Anyway, I'm really torn here. Focalin is the first drug I've tried where I'm pretty happy with the level & duration of focus (definitely improved over Concerta), but I was hoping the negative side effects would lessen more than they have. It seems like the first three side effects I listed are fairly common, although I'm just wondering if anyone else has experienced the paranoia aspect and how they've dealt with it. I'm considering just going off medications completely, but I do remember the frustration before of not being able to focus and feeling like an idiot.

RunningMind
03-21-09, 02:27 AM
Just a follow-up. I was feeling fairly disturbed last night when I was writing the last post, so today at work I decided to not take my Focalin dosage for the day. Everything that was distressing me yesterday suddenly felt fairly insignificant and silly today, and everyone I talked to seemed to treat me normally.

On the flip side, while my mind was emotionally calm, I kind of realized what a good job the Focalin was doing in improving my focus - I was back to my old self and I barely got any work done today at all.
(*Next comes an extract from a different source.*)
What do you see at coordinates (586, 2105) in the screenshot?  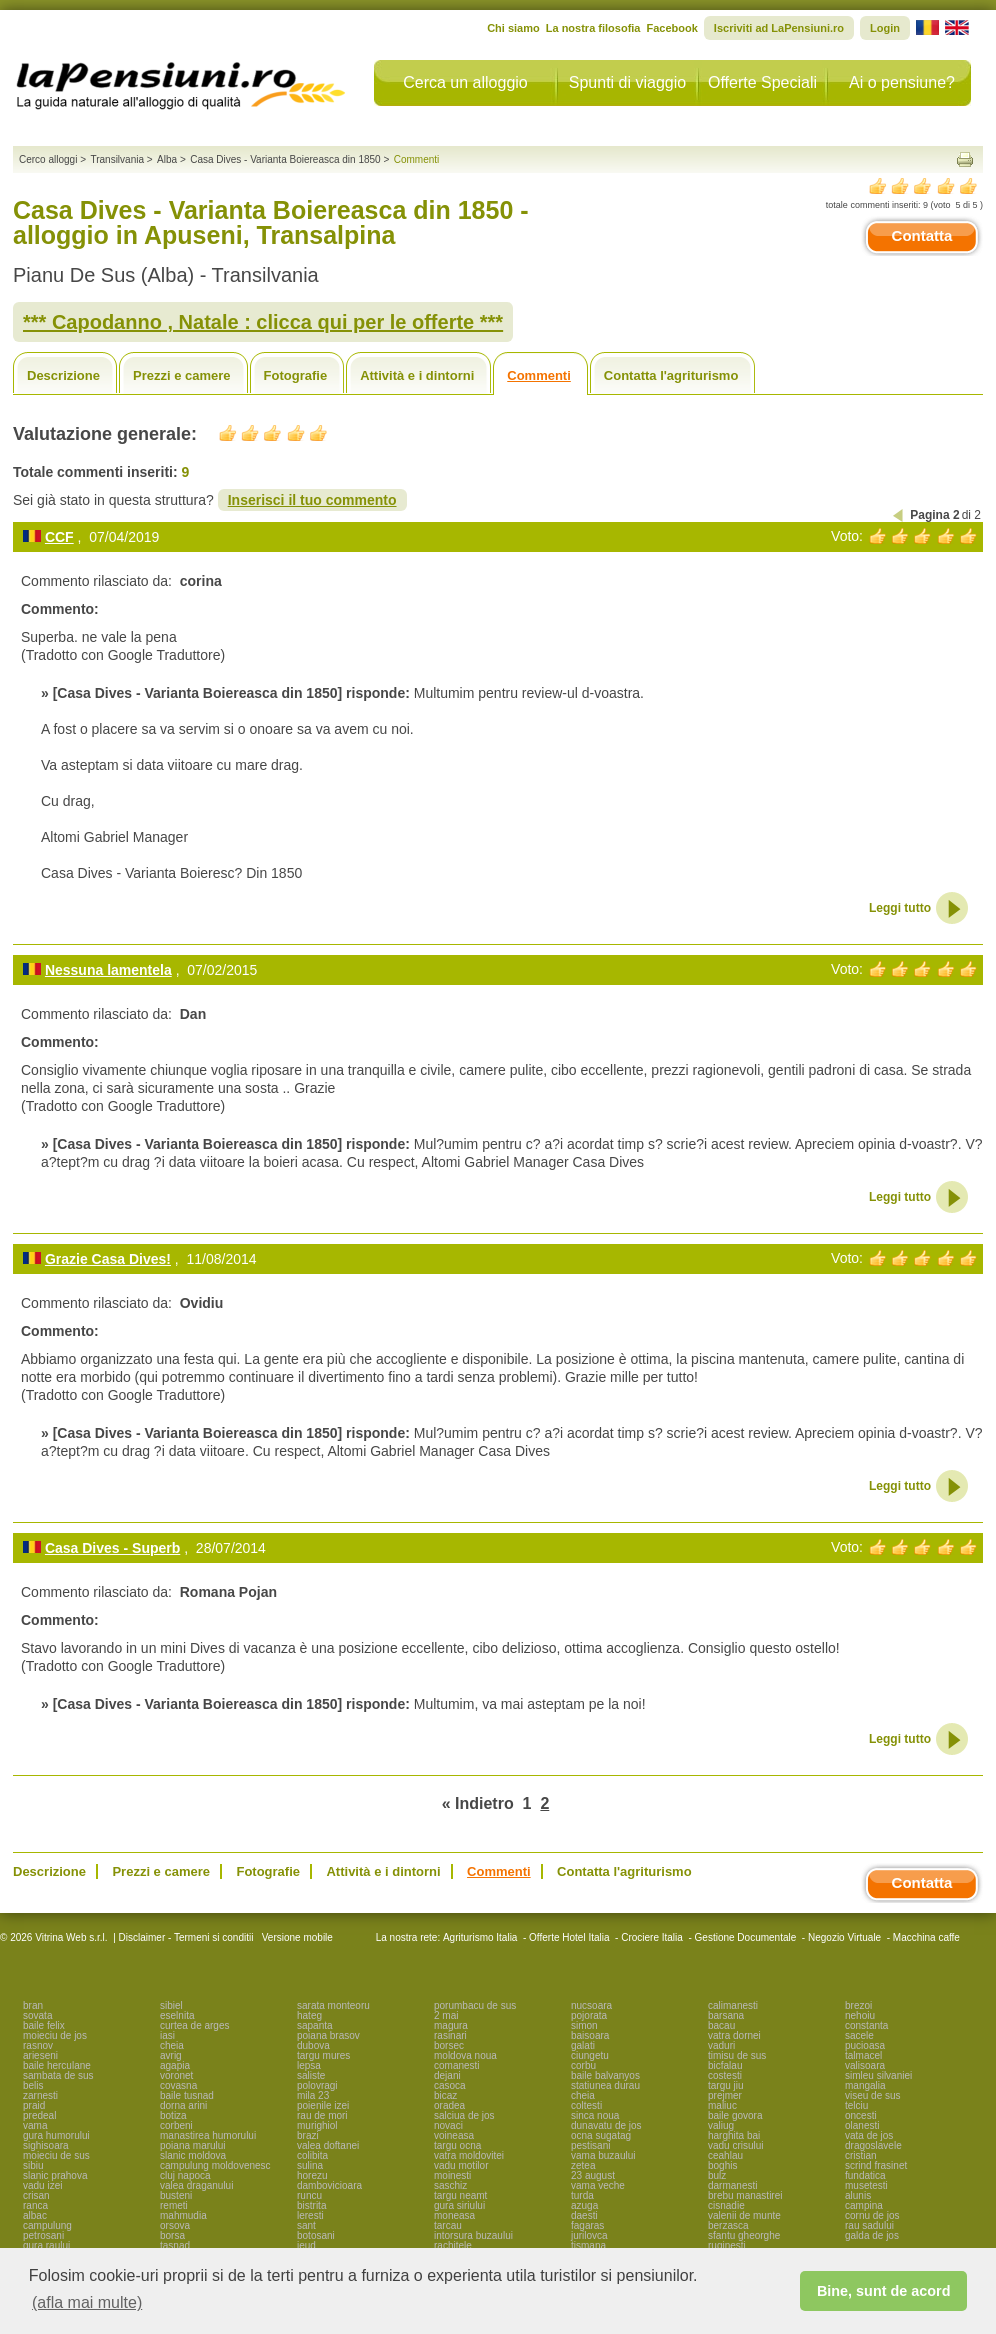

Since the side effects don't seem too prevalent on the first day, I'm wondering if I should only use it for 2-3 days in a row and then take a rest day just to let my mind recover...

BingoPajamas
03-21-09, 10:21 PM
Hi RunningMind,

I started Focalin last week and I haven't yet noticed the side effects you've described, including the insomnia and lack of hunger (I started on 5mg 2x/day and am now up to 10mg 2x/day). But when I started on Vyvanse, I seriously thought I was loosing my mind. I was concerned when Vyvanse didn't work as it took me a long time to get to the point where I thought meds could possibly help, but I was convinced by someone who has dealt with these medications that I shouldn't suffer in silence about my reaction, but talk to my doctor.

My doc assured me that this didn't mean the end of hope for help. He said that reactions to these meds vary greatly among individuals, they don't quite understand why in every case, but that several options exist--which would take some experimentation in order to understand the best option(s) (frustrating but understandable).
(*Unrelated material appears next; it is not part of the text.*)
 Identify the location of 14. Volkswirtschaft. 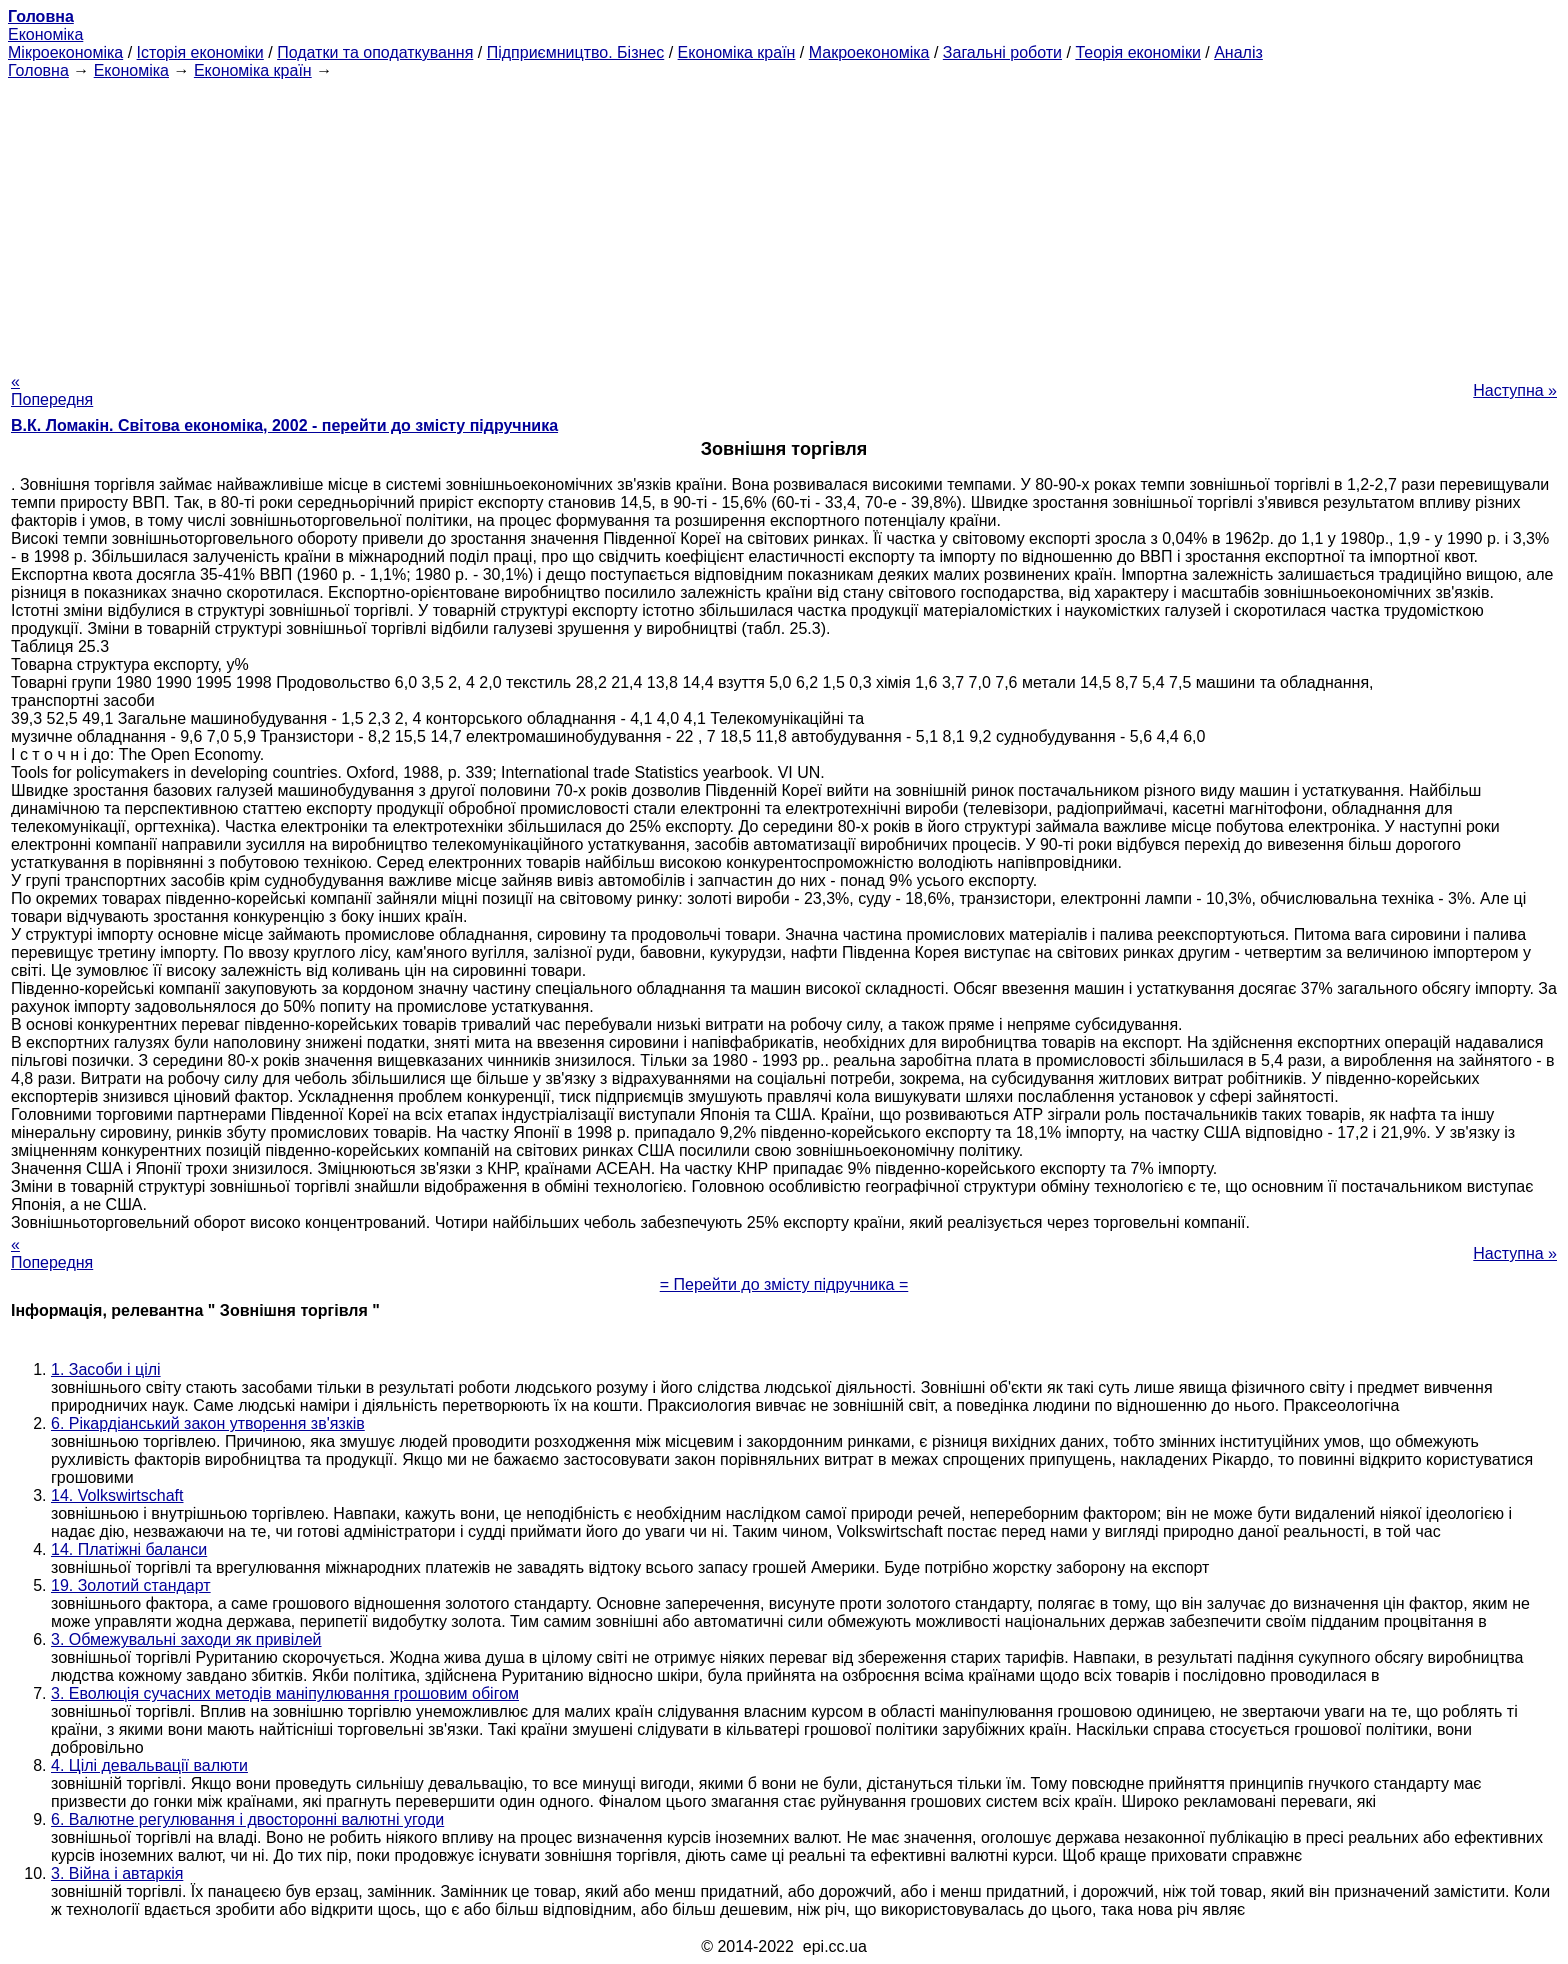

My advice is not to settle for feeling overwhelmed by your reaction, but to work with your doc on finding a better solution.

BTW, after I went off Vyvanse I felt immediate relief, and while I was waiting for Focalin to arrive (took over a week), I experimented by taking what's considered a small dose of Vyvanse for an adult (15mg). The problems flooded back, and I have no doubt now that it's not the med for me.

Good luck with your treatment.

Featherhead
03-27-09, 11:56 PM
Stimulant meds often have anxiety and heightened emotional response as side effects, but these should lessen as your tolerance increases. Maybe you're on too high a dose?